===== SUPPLIED DATA

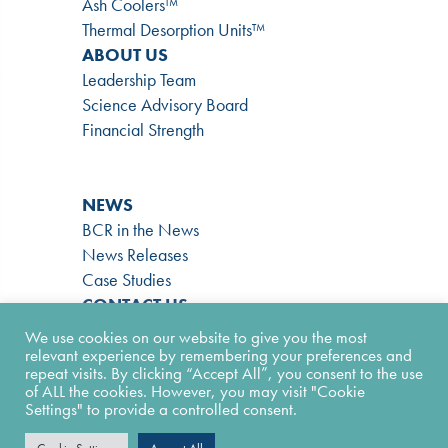
Ash Coolers™
Thermal Desorption Units™
ABOUT US
Leadership Team
Science Advisory Board
Financial Strength
NEWS
BCR in the News
News Releases
Case Studies
CONTACT US
866-724-9145
We use cookies on our website to give you the most
Contact Form
relevant experience by remembering your preferences and
repeat visits. By clicking “Accept All”, you consent to the use
Facility Form
of ALL the cookies. However, you may visit "Cookie
Join Our Team
Settings" to provide a controlled consent.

==========

◆ TASK TO CARRY OUT
In the entries above, count each line holding "consent" and report the total and nothing more.

◆ RESPONSE TO THIS EXERCISE
2